MATERIAL SHOWN START

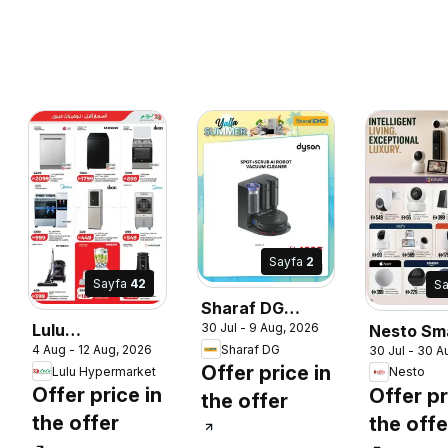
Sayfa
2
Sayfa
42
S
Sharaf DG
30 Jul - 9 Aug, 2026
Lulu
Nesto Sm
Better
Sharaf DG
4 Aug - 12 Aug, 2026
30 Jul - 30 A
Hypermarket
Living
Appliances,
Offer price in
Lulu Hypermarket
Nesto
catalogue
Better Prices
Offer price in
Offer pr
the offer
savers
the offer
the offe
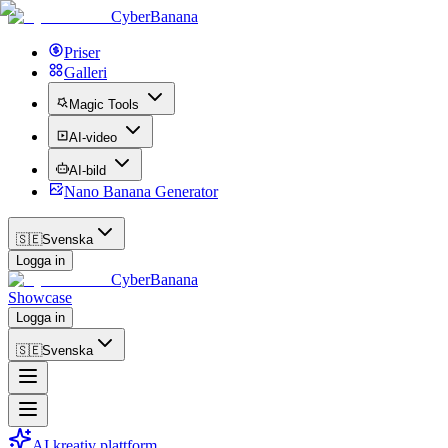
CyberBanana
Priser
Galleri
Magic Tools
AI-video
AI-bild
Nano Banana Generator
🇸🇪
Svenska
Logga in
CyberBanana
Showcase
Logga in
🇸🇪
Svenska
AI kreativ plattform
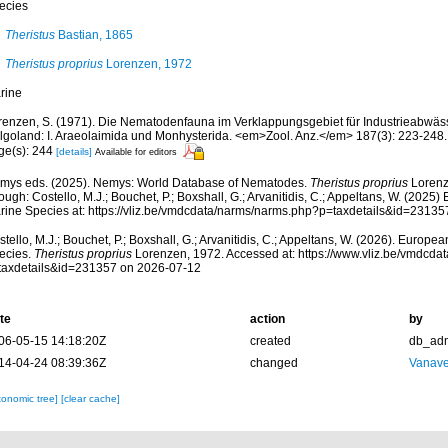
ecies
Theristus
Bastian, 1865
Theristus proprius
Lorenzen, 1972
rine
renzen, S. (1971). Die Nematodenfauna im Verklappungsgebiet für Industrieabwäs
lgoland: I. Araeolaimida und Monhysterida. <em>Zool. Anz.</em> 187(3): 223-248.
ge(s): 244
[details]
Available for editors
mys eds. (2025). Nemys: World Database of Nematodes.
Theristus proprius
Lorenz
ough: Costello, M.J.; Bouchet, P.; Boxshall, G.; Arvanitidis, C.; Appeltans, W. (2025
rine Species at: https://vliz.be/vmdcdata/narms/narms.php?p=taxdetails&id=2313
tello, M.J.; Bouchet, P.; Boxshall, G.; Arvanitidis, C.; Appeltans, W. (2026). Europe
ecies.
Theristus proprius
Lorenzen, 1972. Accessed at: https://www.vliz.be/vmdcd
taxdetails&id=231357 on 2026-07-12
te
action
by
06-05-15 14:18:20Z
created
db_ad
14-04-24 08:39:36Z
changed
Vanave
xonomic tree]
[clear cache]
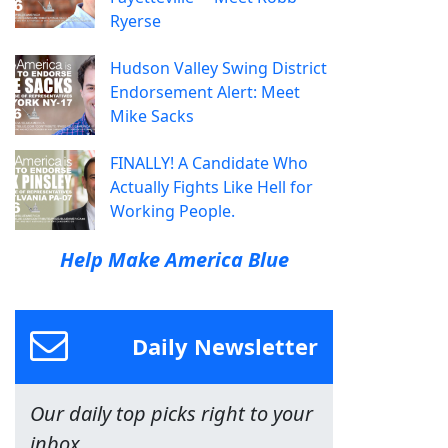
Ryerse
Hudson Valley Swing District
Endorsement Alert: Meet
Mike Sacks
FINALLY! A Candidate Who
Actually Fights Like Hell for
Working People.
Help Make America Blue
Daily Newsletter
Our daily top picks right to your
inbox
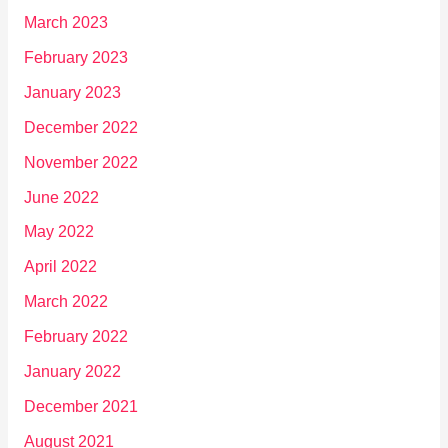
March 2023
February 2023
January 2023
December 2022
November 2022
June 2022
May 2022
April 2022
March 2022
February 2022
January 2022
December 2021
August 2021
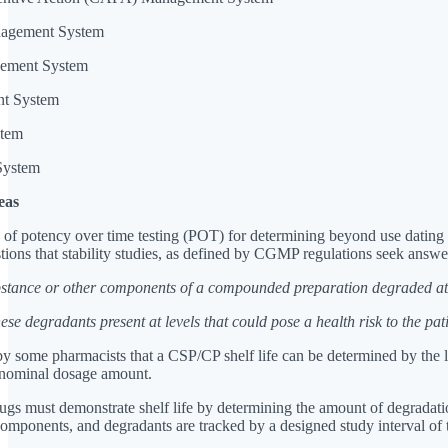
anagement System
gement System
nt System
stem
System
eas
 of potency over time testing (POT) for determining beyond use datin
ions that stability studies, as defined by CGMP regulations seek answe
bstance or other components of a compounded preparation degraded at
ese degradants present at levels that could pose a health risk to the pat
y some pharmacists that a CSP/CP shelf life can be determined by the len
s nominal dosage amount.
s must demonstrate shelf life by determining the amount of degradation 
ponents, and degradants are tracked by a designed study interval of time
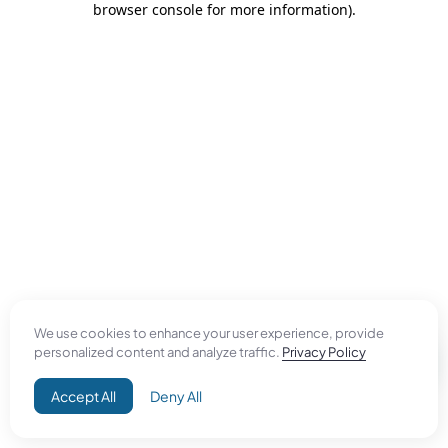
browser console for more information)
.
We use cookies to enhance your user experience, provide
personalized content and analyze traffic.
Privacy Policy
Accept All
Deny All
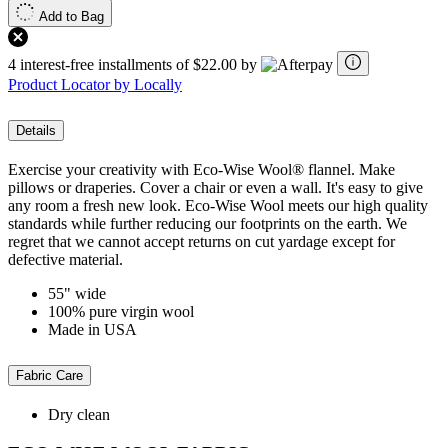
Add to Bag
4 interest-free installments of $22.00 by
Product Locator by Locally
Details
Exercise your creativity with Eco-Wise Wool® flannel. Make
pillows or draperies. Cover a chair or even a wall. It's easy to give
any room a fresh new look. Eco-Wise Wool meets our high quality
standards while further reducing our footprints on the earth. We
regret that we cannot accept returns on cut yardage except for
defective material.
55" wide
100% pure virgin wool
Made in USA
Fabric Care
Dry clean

MATERIAL SHOWN END
MATERIAL SHOWN START

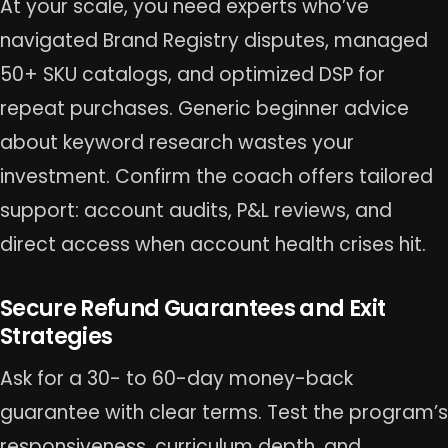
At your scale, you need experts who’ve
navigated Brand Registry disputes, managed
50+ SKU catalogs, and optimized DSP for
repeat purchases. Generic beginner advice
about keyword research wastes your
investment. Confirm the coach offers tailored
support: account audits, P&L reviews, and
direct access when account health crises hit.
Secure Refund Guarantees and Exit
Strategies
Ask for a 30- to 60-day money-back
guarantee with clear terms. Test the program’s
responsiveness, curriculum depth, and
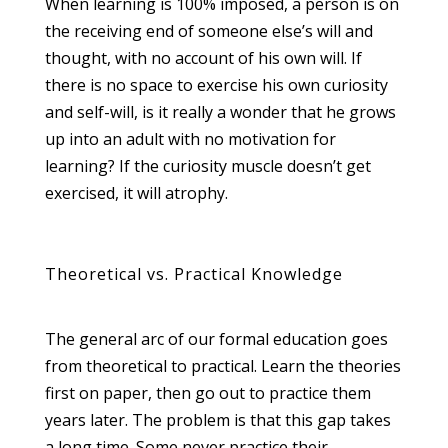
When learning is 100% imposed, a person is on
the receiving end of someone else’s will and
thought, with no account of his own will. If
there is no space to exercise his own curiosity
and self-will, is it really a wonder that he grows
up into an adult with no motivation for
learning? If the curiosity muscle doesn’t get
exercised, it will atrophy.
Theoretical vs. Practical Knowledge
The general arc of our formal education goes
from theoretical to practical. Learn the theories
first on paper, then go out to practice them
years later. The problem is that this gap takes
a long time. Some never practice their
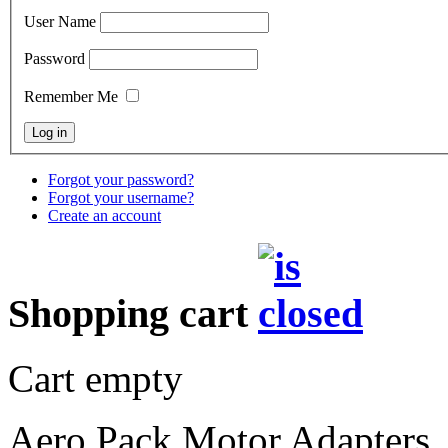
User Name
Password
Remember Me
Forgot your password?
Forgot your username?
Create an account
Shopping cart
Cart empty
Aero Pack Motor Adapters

MATERIAL SHOWN END
MATERIAL SHOWN START

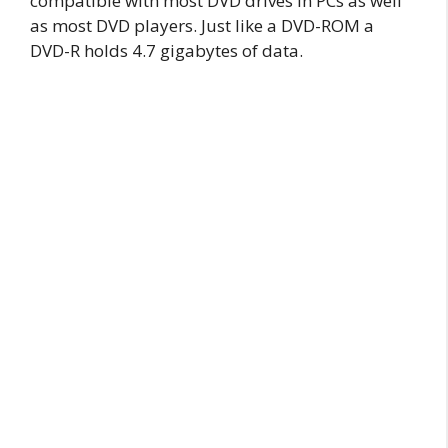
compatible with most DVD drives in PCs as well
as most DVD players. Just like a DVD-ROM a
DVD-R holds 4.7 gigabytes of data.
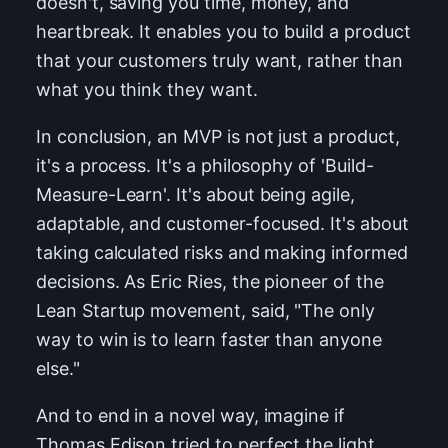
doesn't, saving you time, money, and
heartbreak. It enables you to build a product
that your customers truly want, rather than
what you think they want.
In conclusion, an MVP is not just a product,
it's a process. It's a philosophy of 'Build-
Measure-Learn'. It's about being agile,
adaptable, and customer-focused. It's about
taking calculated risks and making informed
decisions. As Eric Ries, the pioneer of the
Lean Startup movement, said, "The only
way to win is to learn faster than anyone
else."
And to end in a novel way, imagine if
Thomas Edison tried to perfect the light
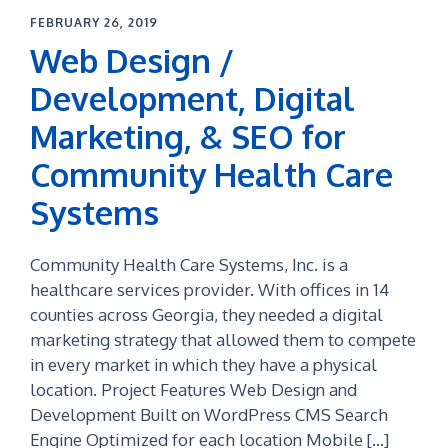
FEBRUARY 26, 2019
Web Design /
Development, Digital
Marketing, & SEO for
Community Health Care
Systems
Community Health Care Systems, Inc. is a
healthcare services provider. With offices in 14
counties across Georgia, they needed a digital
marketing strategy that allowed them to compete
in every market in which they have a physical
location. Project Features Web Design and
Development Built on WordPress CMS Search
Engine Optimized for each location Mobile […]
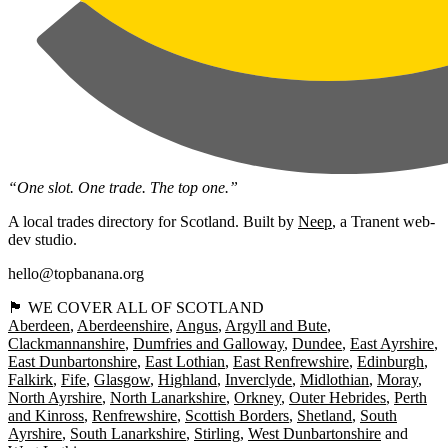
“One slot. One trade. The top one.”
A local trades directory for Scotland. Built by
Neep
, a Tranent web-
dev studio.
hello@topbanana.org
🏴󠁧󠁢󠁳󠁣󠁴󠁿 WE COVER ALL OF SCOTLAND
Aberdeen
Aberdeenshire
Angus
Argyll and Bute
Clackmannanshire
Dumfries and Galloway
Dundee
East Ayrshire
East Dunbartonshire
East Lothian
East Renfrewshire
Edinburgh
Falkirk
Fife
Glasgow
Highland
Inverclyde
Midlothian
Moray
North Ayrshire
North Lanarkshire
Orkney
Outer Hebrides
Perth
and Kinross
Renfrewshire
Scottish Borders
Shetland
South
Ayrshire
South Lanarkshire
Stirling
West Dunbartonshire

MATERIAL SHOWN END

◆ YOUR TASK: Give back the exact lines above, running from the one that has "healthcare services provider." through the one that has "North Lanarkshire", with nothing added and no pictures.

◆ YOUR RESPONSE:
healthcare services provider. With offices in 14
counties across Georgia, they needed a digital
marketing strategy that allowed them to compete
in every market in which they have a physical
location. Project Features Web Design and
Development Built on WordPress CMS Search
Engine Optimized for each location Mobile […]
“One slot. One trade. The top one.”
A local trades directory for Scotland. Built by
Neep
, a Tranent web-
dev studio.
hello@topbanana.org
🏴󠁧󠁢󠁳󠁣󠁴󠁿 WE COVER ALL OF SCOTLAND
Aberdeen
Aberdeenshire
Angus
Argyll and Bute
Clackmannanshire
Dumfries and Galloway
Dundee
East Ayrshire
East Dunbartonshire
East Lothian
East Renfrewshire
Edinburgh
Falkirk
Fife
Glasgow
Highland
Inverclyde
Midlothian
Moray
North Ayrshire
North Lanarkshire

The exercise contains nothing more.